Sarah Ksieska’s work mediates between the observing outside world and the introspective gaze. “Verwirklichung” (Realization) depicts a glass horse in a shimmery, golden setting against a jet-black background. The animal contemplates its own shadow, which delineates an alien form. This uncanny self-encounter is complemented by further whimsical depictions: “Versprechen,” (Promise) shows the close-up of a grotesque creature holding a heart in its hands, “Globusgefühl,” (Globe-Feeling) is an enigmatic portrait of a woman in green with a glass marble. These works additionally manifest the impression that they are insights into some sort of translucent life form. Furthermore, we encounter abstracted organs, cells, and body fragments in merging, amalgamating states. We find ourselves tempted to create a narrative confluence between these dreamlike scenes, that are only fragmentarily set in our physical reality. In her painted inventions, Sarah Ksieska references collector’s items made of glass and medieval anatomical drawings – their concepts of interiors form the starting point for her fantastical renderings. These found objects are digitally collaged and edited and the resulting sketches are translated into oil paintings. Ksieska implements aluminum as a painting surface, which provides her compositions with a smooth, silky-shimmering base and anchors them in space. In all of the works, her painterly expertise is particularly evident in the depiction of materiality – from sparkling glass, and finely branched capillaries, to the oscillation between transparency and opacity. The color palette focuses on these areas, exploring delicate shades of gray, pink, and green, as well as ocher. Within the series, special care is taken in the placement of light points and sources, referencing the luminous screen of the tablet.
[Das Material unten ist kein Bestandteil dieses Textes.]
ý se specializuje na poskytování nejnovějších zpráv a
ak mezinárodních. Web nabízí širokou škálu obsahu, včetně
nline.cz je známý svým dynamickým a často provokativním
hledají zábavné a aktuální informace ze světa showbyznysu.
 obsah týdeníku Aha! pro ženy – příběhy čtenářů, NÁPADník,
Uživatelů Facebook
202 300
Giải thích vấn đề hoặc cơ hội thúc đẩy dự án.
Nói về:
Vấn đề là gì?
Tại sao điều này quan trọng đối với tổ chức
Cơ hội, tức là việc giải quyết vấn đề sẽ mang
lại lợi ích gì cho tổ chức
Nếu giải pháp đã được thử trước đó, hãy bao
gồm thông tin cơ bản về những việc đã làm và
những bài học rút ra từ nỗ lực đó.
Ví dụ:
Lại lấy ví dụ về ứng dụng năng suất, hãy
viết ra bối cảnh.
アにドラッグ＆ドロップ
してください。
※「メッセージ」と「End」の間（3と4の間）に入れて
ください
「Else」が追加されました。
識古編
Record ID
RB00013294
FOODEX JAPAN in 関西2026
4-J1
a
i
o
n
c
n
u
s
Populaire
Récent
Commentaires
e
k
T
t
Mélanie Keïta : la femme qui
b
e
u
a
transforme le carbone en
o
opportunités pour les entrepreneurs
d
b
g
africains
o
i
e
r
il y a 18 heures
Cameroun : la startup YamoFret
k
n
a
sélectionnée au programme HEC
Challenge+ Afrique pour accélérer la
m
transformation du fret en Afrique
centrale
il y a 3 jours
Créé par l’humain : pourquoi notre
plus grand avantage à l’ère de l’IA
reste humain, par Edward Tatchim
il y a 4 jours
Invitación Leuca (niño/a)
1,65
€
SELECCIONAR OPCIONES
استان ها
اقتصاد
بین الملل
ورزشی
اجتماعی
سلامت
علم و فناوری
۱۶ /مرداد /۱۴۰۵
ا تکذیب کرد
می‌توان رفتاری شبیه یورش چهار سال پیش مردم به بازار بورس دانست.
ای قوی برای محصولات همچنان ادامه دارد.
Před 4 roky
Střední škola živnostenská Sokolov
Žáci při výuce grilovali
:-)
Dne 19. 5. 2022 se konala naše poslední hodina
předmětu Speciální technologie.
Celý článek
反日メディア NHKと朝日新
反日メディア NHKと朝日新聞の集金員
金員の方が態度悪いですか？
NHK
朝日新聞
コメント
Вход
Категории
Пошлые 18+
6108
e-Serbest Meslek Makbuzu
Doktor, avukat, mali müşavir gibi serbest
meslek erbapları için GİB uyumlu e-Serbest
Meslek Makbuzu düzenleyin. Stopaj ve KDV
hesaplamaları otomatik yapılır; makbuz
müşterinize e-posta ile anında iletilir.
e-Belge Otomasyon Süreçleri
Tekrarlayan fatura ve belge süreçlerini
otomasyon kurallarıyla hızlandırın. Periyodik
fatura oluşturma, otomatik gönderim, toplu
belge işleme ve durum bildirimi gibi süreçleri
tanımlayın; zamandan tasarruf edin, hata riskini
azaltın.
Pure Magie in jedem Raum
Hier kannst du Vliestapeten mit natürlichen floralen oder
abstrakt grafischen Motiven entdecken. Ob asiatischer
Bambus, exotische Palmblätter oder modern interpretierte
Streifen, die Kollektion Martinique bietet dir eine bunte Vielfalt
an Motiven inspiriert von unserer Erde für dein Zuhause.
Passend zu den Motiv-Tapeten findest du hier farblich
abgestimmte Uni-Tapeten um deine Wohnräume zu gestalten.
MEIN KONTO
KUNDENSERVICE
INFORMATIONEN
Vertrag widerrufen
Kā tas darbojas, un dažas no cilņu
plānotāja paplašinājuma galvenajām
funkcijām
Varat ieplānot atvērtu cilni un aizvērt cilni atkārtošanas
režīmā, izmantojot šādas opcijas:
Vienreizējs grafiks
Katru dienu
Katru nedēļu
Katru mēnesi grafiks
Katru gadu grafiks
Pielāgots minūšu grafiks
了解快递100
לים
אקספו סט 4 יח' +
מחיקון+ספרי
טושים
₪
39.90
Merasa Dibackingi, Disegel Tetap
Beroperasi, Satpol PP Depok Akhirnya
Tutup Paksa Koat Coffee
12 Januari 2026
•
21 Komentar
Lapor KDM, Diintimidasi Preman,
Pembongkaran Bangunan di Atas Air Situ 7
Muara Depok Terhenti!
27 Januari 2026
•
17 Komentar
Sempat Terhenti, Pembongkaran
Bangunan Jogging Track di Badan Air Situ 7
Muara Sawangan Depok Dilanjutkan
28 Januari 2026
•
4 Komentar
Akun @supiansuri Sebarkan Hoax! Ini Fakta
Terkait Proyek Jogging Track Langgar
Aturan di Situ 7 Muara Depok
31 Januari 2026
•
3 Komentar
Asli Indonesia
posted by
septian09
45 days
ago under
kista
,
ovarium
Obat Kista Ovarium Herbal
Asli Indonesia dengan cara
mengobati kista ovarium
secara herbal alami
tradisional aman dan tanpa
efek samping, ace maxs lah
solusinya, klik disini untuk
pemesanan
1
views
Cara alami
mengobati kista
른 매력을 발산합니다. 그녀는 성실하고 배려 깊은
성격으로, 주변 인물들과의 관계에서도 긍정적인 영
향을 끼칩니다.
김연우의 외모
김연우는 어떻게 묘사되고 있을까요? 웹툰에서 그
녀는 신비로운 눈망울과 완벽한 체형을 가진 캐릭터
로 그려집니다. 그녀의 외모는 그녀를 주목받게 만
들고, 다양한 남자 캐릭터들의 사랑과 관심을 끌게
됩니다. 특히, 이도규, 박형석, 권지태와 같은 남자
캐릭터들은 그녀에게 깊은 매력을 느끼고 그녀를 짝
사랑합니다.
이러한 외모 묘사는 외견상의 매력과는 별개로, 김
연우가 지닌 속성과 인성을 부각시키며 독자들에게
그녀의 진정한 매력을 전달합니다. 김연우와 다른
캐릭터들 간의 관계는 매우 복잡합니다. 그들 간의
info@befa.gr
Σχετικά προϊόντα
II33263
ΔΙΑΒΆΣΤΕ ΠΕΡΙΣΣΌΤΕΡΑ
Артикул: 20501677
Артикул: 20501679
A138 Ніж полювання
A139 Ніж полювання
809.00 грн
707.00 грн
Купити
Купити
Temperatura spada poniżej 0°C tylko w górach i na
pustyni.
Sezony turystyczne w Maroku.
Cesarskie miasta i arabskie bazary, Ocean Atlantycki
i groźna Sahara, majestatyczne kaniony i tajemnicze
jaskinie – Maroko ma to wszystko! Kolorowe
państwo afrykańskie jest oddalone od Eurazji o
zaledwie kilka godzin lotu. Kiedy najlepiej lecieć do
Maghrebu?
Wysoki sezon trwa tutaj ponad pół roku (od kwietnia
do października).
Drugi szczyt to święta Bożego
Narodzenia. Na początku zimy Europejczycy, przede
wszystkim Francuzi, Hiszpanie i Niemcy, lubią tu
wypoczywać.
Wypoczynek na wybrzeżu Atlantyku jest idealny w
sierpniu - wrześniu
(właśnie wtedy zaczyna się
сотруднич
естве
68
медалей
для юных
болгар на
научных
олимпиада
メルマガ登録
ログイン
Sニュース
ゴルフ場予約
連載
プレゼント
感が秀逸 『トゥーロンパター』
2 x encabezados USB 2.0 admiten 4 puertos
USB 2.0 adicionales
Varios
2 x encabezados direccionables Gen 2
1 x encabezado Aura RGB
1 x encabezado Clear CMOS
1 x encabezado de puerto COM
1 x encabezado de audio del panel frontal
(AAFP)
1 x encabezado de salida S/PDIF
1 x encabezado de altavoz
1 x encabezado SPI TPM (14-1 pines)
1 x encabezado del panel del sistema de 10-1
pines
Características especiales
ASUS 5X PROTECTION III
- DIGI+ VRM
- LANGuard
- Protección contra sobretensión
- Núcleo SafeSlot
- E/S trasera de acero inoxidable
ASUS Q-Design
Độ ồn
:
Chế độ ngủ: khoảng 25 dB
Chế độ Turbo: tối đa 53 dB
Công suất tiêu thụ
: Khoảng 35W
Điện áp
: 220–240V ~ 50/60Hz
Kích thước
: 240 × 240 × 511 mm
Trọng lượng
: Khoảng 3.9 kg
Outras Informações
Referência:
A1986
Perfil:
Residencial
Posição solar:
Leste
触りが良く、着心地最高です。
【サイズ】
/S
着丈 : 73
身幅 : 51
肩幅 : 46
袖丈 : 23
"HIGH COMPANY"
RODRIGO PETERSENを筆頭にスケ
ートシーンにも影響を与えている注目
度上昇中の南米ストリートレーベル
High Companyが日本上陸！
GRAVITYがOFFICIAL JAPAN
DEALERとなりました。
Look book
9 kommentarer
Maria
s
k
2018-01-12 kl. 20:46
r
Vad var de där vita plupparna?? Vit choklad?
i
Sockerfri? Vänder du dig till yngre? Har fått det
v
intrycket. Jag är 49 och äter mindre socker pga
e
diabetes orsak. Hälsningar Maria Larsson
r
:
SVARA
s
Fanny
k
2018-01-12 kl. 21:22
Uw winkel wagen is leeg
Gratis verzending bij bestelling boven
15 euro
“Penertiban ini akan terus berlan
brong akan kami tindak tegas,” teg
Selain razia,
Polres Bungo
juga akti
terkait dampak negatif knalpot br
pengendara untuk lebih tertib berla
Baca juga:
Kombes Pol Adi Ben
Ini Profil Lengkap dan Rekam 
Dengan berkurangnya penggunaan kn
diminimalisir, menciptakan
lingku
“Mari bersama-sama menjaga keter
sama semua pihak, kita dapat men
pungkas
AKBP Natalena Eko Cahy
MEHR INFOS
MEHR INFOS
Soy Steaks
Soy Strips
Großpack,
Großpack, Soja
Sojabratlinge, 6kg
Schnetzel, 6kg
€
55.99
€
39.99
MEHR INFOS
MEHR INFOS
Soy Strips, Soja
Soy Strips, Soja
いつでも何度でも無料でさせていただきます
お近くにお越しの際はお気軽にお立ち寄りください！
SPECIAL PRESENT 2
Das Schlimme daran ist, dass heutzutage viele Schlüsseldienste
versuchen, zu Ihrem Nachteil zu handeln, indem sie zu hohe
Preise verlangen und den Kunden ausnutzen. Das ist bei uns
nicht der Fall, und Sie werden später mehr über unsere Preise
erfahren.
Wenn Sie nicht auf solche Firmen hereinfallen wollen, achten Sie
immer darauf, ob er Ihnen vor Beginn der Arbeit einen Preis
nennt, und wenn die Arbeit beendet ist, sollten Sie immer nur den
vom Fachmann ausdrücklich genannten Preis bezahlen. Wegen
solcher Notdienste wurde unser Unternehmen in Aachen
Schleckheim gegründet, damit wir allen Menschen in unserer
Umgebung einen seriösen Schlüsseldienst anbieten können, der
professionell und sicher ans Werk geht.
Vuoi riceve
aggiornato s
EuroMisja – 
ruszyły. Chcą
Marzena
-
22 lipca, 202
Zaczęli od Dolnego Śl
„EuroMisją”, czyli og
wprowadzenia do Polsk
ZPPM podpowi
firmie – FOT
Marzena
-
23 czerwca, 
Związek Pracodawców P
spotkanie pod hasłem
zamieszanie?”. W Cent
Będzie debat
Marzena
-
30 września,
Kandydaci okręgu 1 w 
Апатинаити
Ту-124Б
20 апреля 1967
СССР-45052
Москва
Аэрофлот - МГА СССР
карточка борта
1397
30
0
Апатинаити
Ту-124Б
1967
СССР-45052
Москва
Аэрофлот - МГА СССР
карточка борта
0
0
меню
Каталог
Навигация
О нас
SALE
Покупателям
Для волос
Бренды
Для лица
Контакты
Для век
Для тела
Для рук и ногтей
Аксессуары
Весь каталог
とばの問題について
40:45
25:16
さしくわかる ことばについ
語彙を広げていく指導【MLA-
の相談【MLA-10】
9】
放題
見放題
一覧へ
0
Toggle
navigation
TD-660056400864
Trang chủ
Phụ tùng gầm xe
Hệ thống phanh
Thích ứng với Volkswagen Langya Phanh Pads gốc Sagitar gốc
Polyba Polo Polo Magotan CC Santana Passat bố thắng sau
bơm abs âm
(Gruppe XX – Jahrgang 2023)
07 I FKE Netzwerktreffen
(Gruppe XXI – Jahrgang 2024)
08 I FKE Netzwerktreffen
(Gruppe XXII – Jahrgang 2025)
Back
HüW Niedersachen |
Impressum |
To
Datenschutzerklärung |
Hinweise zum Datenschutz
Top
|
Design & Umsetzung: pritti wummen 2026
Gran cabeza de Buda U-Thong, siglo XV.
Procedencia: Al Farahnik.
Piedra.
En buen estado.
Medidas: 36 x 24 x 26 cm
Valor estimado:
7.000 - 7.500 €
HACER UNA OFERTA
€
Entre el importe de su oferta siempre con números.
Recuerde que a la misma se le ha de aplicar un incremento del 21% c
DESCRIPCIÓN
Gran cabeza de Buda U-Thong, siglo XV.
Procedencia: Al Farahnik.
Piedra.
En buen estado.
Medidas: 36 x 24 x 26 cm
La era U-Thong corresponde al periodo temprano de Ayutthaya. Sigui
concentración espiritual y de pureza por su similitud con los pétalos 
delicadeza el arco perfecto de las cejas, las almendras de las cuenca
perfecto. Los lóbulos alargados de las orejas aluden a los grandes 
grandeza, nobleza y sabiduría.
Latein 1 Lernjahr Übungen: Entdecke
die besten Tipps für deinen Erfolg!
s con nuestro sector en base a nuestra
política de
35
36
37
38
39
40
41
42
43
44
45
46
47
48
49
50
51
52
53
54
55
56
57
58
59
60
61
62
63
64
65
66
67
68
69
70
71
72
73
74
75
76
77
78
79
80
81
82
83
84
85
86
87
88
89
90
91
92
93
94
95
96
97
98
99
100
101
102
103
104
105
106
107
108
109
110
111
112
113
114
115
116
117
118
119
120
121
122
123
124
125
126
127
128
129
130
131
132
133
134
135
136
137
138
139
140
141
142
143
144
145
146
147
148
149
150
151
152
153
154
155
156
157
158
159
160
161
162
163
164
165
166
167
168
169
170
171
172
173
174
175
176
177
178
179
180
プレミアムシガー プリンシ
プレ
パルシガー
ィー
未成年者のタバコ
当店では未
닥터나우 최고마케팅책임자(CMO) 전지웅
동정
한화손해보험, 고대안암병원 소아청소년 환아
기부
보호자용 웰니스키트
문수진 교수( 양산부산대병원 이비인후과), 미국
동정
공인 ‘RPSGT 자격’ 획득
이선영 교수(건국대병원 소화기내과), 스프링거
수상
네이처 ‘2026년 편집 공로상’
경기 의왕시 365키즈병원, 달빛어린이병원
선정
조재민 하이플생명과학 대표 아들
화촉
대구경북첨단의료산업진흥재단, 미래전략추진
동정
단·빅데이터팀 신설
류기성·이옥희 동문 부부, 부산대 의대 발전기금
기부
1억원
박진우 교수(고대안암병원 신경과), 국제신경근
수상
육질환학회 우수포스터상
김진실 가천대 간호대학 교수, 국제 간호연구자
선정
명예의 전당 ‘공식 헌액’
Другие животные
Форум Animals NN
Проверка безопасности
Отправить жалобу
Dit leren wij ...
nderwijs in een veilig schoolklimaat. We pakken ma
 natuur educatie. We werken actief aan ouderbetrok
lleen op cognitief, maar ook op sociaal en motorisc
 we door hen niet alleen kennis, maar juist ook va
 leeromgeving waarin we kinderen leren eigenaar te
As we dive deeper and deeper into these visual worlds, we remain suspended in a state of wonder and uncertainty about what we see. Sarah Ksieska deliberately relies on the sense of the uncanny, which we perceive as a physical experience and, according to Ksieska, “connects our own human body to its mysterious, psychological or psychosomatic (inner) worlds.” The exhibition “Kuriosum” is an invitation to both critical and curious introspection and offers us a sensual way of understanding the world.